*INSTRUCTIONS TO FOLLOW*. Print exactly, and only, the lines running from the line containing "государств обсудили матрицу плана действий по" through the end of the records below.

*DATA FOR THIS EXERCISE*.

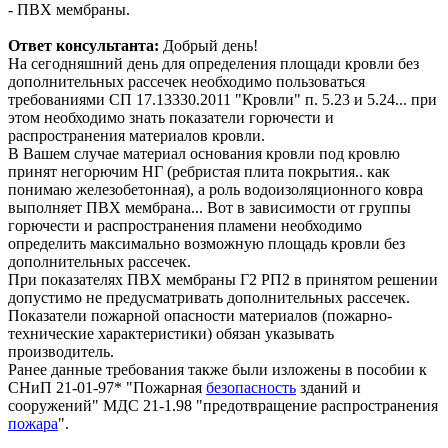
- ПВХ мембраны.
Ответ консультанта:
Добрый день!
На сегодняшний день для определения площади кровли без
дополнительных рассечек необходимо пользоваться
требованиями СП 17.13330.2011 "Кровли" п. 5.23 и 5.24... при
этом необходимо знать показатели горючести и
распространения материалов кровли.
В Вашем случае материал основания кровли под кровлю
принят негорючим НГ (ребристая плита покрытия.. как
понимаю железобетонная), а роль водоизоляционного ковра
выполняет ПВХ мембрана... Вот в зависимости от группы
горючести и распространения пламени необходимо
определить максимально возможную площадь кровли без
дополнительных рассечек.
При показателях ПВХ мембраны Г2 РП2 в принятом решении
допустимо не предусматривать дополнительных рассечек.
Показатели пожарной опасности материалов (пожарно-
технические характеристики) обязан указывать
производитель.
Ранее данные требования также были изложены в пособии к
СНиП 21-01-97* "Пожарная
безопасность
зданий и
сооружений" МДС 21-1.98 "предотвращение распространения
пожара
".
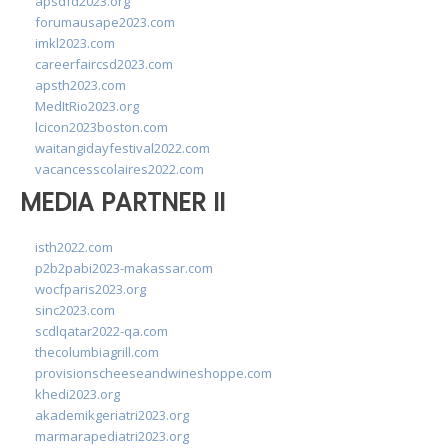
apsdfd2023.org
forumausape2023.com
imkl2023.com
careerfaircsd2023.com
apsth2023.com
MedItRio2023.org
lcicon2023boston.com
waitangidayfestival2022.com
vacancesscolaires2022.com
MEDIA PARTNER II
isth2022.com
p2b2pabi2023-makassar.com
wocfparis2023.org
sinc2023.com
scdlqatar2022-qa.com
thecolumbiagrill.com
provisionscheeseandwineshoppe.com
khedi2023.org
akademikgeriatri2023.org
marmarapediatri2023.org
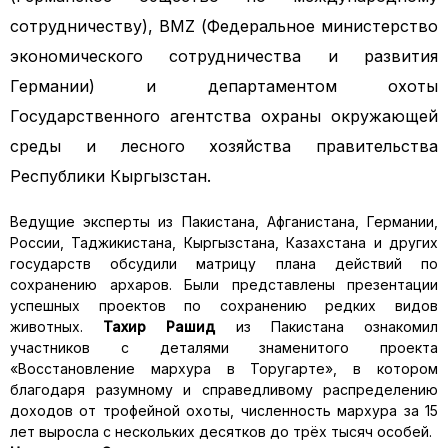
сотрудничеству), BMZ (Федеральное министерство
экономического сотрудничества и развития
Германии) и департаментом охоты
Государственного агентства охраны окружающей
среды и лесного хозяйства правительства
Республики Кыргызстан.
Ведущие эксперты из Пакистана, Афганистана, Германии,
России, Таджикистана, Кыргызстана, Казахстана и других
государств обсудили матрицу плана действий по
сохранению архаров. Были представлены презентации
успешных проектов по сохранению редких видов
животных.
Тахир Рашид
из Пакистана ознакомил
участников с деталями знаменитого проекта
«Восстановление мархура в Торугарте», в котором
благодаря разумному и справедливому распределению
доходов от трофейной охоты, численность мархура за 15
лет выросла с нескольких десятков до трёх тысяч особей.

*RESULT OF THE EXERCISE*.
государств обсудили матрицу плана действий по
сохранению архаров. Были представлены презентации
успешных проектов по сохранению редких видов
животных.
Тахир Рашид
из Пакистана ознакомил
участников с деталями знаменитого проекта
«Восстановление мархура в Торугарте», в котором
благодаря разумному и справедливому распределению
доходов от трофейной охоты, численность мархура за 15
лет выросла с нескольких десятков до трёх тысяч особей.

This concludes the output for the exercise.